* Requirement *
Return all of the following entries as written, but without the images.

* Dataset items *
+ + + +

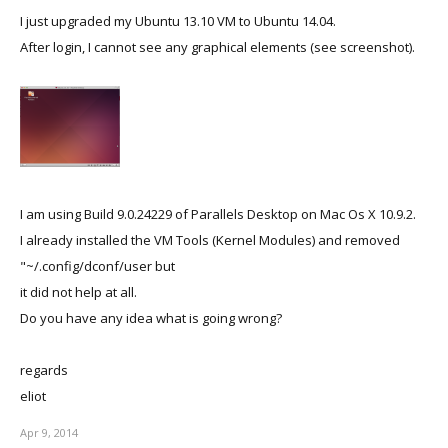
I just upgraded my Ubuntu 13.10 VM to Ubuntu 14.04.
After login, I cannot see any graphical elements (see screenshot).
I am using Build 9.0.24229 of Parallels Desktop on Mac Os X 10.9.2.
I already installed the VM Tools (Kernel Modules) and removed
"~/.config/dconf/user but
it did not help at all.
Do you have any idea what is going wrong?
regards
eliot
Apr 9, 2014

+ + + +

* Response to this exercise *
I just upgraded my Ubuntu 13.10 VM to Ubuntu 14.04.
After login, I cannot see any graphical elements (see screenshot).
I am using Build 9.0.24229 of Parallels Desktop on Mac Os X 10.9.2.
I already installed the VM Tools (Kernel Modules) and removed
"~/.config/dconf/user but
it did not help at all.
Do you have any idea what is going wrong?
regards
eliot
Apr 9, 2014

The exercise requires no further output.